───── THE INPUT

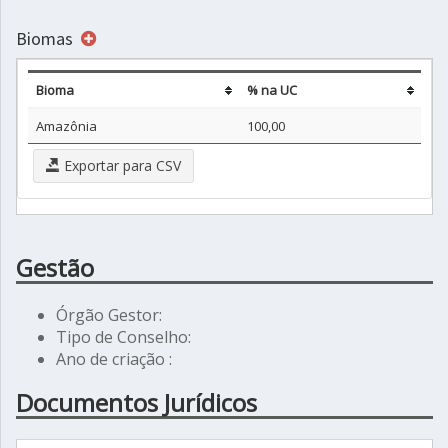
Biomas
Bioma
% na UC
Amazônia
100,00
Exportar para CSV
Gestão
Órgão Gestor:
Tipo de Conselho:
Ano de criação :
Documentos Jurídicos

──────────

> DESCRIPTION OF THE TASK
Output all of the entries once more, word for word, with the images removed.

> SOLUTION TO THIS TASK
Biomas
Bioma
% na UC
Amazônia
100,00
Exportar para CSV
Gestão
Órgão Gestor:
Tipo de Conselho:
Ano de criação :
Documentos Jurídicos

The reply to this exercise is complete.